Are GNC's anti estrogens and natural test boosters complete crap? Or do they work. Products such as 6-oxo and Novedex XT

----------


## Schmidty

> Are GNC's anti estrogens and natural test boosters complete crap? Or do they work. Products such as 6-oxo and Novedex XT


they work but not as well as other chems u can buy.

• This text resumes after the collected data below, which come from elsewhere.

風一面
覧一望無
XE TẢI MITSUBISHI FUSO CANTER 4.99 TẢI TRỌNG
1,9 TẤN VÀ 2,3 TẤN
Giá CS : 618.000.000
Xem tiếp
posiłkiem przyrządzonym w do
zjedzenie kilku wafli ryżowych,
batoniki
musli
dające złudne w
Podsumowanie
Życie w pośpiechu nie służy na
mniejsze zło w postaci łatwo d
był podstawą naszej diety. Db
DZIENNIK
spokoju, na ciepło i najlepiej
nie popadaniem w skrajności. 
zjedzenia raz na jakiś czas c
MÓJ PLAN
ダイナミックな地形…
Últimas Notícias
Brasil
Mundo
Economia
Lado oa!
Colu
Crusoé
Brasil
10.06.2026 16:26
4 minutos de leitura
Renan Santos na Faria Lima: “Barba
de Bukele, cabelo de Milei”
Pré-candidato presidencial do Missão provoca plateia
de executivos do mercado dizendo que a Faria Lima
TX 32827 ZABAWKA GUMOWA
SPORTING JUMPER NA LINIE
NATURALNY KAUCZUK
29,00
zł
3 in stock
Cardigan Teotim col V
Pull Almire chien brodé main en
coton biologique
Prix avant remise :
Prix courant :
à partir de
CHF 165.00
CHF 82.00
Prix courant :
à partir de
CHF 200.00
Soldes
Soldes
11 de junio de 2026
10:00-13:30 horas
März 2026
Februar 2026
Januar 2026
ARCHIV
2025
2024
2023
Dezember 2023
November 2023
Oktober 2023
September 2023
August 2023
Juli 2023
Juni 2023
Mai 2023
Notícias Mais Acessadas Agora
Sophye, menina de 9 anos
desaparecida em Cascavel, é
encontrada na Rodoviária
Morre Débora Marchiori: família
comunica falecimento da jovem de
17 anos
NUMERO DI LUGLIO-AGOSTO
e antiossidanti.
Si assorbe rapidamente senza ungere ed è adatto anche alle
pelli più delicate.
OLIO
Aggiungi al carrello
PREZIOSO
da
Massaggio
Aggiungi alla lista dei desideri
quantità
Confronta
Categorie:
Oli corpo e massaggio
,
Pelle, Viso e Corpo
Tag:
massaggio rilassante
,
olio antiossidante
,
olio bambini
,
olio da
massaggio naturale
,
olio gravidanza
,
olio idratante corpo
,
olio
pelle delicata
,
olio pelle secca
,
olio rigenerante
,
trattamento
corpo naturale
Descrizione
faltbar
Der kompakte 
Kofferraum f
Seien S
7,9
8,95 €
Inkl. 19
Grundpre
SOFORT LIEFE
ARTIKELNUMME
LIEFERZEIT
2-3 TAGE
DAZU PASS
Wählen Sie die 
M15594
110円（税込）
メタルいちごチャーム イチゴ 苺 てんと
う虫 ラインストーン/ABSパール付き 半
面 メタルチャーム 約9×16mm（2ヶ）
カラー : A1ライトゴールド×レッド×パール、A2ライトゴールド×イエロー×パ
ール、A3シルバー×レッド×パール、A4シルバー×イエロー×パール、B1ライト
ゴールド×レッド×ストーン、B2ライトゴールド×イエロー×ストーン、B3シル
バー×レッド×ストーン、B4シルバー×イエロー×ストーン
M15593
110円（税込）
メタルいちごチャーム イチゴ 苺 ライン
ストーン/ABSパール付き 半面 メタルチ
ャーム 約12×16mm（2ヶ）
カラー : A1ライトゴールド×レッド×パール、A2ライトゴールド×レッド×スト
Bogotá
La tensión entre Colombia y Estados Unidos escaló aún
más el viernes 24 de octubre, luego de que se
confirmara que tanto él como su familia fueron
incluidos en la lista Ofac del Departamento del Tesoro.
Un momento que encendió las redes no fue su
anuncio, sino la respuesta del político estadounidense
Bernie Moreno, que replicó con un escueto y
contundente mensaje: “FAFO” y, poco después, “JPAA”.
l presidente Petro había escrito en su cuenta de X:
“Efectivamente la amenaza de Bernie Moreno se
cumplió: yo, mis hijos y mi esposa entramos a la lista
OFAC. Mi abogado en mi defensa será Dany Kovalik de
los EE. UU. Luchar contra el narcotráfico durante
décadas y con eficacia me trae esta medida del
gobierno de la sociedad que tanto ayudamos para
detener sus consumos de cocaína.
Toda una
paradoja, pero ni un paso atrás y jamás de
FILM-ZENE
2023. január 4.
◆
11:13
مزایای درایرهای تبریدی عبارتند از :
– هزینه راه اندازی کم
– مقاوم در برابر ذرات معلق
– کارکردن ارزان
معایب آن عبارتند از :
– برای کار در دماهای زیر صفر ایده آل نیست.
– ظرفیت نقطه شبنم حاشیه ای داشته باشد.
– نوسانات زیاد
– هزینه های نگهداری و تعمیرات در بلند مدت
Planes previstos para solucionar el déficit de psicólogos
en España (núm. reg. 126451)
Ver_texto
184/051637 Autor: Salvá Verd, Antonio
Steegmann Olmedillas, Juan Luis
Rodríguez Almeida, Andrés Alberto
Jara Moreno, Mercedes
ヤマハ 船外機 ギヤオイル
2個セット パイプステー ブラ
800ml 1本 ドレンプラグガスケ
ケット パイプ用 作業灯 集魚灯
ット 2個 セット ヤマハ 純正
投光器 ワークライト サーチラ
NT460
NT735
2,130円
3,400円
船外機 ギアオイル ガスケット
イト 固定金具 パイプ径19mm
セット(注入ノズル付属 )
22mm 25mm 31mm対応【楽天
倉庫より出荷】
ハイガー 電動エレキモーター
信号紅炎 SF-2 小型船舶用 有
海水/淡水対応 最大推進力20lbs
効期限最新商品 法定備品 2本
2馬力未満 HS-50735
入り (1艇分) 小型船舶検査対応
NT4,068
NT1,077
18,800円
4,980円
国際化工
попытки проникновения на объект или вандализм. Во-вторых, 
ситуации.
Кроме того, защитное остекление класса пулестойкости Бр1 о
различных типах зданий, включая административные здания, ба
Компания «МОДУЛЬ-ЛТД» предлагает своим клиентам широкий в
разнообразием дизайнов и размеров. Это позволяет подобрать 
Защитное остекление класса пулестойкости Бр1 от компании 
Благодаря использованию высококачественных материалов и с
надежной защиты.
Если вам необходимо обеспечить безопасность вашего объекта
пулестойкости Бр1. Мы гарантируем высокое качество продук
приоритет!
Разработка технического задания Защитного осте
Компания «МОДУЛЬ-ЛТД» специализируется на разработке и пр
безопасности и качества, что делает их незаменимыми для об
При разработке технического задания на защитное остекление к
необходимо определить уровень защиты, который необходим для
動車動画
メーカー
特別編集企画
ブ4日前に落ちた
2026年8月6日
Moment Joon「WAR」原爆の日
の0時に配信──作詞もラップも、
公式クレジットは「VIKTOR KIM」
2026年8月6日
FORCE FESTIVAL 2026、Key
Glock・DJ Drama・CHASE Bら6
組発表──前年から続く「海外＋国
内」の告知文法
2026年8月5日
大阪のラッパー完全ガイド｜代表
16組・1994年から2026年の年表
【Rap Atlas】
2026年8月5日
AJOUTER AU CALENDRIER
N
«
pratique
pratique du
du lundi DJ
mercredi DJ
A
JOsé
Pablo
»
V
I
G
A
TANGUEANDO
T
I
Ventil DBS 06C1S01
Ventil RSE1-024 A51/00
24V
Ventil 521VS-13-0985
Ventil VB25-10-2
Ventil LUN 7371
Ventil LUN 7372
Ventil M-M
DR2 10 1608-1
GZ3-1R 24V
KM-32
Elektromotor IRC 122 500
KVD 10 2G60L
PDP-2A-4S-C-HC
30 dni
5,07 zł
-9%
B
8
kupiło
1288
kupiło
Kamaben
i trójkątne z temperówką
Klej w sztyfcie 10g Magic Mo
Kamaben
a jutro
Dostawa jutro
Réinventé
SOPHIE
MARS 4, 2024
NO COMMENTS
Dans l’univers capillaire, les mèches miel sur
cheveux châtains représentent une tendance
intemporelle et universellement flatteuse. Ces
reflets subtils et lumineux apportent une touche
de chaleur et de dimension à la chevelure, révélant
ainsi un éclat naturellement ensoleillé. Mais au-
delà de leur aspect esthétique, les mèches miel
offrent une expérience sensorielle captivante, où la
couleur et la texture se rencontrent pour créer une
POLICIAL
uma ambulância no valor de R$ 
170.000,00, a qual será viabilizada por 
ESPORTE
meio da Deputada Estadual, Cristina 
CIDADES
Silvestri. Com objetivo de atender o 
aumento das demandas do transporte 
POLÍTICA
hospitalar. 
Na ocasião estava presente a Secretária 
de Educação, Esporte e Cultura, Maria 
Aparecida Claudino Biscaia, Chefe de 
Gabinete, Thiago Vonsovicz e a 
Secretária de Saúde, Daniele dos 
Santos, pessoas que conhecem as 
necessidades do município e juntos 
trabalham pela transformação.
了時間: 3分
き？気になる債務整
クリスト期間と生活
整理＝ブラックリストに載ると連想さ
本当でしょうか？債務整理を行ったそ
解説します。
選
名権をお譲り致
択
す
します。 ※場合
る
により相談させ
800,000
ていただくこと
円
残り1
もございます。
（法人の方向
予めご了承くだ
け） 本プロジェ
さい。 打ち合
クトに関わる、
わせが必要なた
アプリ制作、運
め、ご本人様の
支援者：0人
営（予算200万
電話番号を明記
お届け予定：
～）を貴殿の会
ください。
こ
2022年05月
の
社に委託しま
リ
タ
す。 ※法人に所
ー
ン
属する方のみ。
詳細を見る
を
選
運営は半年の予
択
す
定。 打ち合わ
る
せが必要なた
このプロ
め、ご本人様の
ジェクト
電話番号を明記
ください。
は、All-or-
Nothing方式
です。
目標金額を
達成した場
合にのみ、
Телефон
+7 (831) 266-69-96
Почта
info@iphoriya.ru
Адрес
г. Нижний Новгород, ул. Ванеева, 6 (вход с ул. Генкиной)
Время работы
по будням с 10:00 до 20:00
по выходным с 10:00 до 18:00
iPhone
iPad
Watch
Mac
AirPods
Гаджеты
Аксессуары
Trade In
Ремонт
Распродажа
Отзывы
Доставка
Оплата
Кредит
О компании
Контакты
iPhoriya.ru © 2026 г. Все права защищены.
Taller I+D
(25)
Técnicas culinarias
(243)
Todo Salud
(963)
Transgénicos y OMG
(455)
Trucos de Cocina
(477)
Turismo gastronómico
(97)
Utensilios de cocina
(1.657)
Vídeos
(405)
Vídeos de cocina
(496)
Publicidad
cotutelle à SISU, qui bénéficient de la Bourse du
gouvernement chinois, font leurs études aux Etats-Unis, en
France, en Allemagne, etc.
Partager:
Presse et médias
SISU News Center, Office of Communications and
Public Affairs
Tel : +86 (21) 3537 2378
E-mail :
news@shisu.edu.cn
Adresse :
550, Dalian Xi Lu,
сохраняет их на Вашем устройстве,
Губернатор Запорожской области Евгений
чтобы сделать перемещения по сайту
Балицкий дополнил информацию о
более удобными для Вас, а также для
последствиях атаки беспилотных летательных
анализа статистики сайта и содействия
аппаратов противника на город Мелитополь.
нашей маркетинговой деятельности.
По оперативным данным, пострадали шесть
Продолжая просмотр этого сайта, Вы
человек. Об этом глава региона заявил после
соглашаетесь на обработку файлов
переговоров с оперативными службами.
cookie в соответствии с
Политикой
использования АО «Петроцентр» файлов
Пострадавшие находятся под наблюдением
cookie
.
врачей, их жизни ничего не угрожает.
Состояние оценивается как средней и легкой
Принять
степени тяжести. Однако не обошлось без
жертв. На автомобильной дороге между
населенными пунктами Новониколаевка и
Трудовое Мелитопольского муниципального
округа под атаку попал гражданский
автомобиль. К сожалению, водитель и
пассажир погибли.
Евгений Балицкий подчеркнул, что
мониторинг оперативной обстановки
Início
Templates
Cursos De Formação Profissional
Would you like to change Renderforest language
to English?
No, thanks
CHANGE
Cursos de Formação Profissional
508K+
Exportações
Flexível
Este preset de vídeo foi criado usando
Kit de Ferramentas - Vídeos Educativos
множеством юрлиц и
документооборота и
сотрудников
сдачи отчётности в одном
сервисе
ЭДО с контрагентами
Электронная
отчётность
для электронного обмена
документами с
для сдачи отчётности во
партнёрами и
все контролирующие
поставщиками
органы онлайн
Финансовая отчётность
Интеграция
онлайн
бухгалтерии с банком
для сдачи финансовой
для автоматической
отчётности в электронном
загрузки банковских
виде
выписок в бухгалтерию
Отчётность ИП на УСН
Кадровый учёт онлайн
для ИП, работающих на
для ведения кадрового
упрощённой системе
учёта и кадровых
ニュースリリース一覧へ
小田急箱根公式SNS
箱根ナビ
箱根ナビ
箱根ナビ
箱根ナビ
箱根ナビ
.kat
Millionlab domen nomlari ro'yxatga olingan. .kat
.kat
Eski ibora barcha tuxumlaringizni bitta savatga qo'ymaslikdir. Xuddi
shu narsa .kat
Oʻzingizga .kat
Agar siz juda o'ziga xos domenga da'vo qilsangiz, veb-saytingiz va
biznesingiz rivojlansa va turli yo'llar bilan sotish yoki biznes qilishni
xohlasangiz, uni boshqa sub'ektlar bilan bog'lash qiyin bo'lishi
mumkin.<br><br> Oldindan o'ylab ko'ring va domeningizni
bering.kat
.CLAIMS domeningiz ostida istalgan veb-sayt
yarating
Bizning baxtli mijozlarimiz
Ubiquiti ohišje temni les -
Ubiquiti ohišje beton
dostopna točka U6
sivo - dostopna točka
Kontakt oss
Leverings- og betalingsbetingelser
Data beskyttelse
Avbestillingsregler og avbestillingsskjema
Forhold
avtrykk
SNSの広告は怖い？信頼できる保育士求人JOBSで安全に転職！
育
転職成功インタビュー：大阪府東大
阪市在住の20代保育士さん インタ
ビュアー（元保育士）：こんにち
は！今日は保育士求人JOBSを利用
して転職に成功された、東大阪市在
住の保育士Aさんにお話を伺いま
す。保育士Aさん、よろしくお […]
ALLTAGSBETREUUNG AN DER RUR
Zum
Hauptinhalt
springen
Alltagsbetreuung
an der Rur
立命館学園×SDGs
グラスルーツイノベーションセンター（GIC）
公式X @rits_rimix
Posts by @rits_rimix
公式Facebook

Letro, aromison, nolva ect...

----------


## sorel_C

i found after using the advice of palumbo,, gasparis novadex Xt ist far off of Arimidex ,,, just for the record,, its not even close to the acual nolvadex ,, gasparis is much better

----------


## The Deuce

What ?? Are you serious?? No way... I dont even believe it works... tried it twice just to give it a good go around and did absolutely nothing for me... but maybe just maybe it works for other people. I feel stuff available at GNC is all bogus... except for the multivitamin, creatine, and whey protein. IMO

----------


## sorel_C

when i did it it work'd,,, i stopped geeting stuff off lion(( bad experience)),, and didt wanna pay the full price for real a-dex,, i e-mailed palumbo,, and he told me to try it out,, the /itchytingel i had went away in about 1 week,, also i kept at it,, and sure enough i got all the side effects i usually get from estro being too low,, granted i was on a 5-7 pills a day popping spree(bottle says 2-4max)

----------


## legobricks

The novadex xt is not strong enough to up your natty test in some cases. Although For JUST upping your natty test and NOT using it just for PCT I prefer Tbomb II, pricey but keeps me walking at full salute all day long!

----------


## ypatingasisburys

I second the Tbomb II recommendation. Novadex is a complete waste of your money.

----------


## iceman1961

> The novadex xt is not strong enough to up your natty test in some cases. Although For JUST upping your natty test and NOT using it just for PCT I prefer Tbomb II, pricey but keeps me walking at full salute all day long!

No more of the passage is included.